▶ Brief: All that should be output is the block of lines below from the line with "এই কনটেন্টটি শেয়ার করতে ক্লিক করুন" to the line with "ক্যাটাগরি ভিত্তিক কর্মকর্তাবৃন্দ", both included, exactly as written.

(Transcribed page contents)
┌──

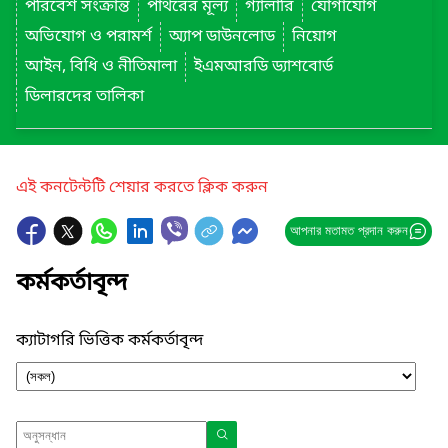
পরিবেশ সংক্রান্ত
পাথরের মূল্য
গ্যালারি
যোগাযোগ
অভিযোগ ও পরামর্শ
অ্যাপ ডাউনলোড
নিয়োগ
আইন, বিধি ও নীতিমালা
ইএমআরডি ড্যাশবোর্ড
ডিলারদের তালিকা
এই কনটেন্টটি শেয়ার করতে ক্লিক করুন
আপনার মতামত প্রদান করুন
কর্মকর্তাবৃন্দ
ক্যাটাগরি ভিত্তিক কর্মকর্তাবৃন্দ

└──
┌──

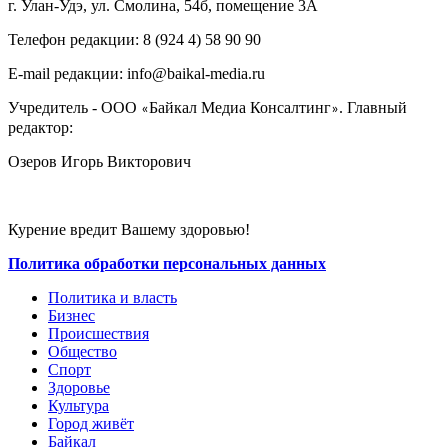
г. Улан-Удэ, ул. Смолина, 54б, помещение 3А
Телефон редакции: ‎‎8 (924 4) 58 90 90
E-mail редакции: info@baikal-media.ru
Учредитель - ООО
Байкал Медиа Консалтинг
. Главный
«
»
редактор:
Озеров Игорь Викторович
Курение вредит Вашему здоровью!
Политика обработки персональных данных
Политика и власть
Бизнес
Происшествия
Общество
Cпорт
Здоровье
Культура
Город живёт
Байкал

└──
┌──

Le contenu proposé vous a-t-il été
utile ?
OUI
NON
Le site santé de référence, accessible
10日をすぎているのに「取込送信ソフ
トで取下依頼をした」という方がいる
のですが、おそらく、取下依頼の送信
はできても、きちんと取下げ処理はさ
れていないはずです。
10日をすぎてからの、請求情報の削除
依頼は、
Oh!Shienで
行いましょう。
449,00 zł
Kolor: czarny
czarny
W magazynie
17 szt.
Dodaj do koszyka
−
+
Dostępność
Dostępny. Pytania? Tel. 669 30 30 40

└──

▶ Task answer:
এই কনটেন্টটি শেয়ার করতে ক্লিক করুন
আপনার মতামত প্রদান করুন
কর্মকর্তাবৃন্দ
ক্যাটাগরি ভিত্তিক কর্মকর্তাবৃন্দ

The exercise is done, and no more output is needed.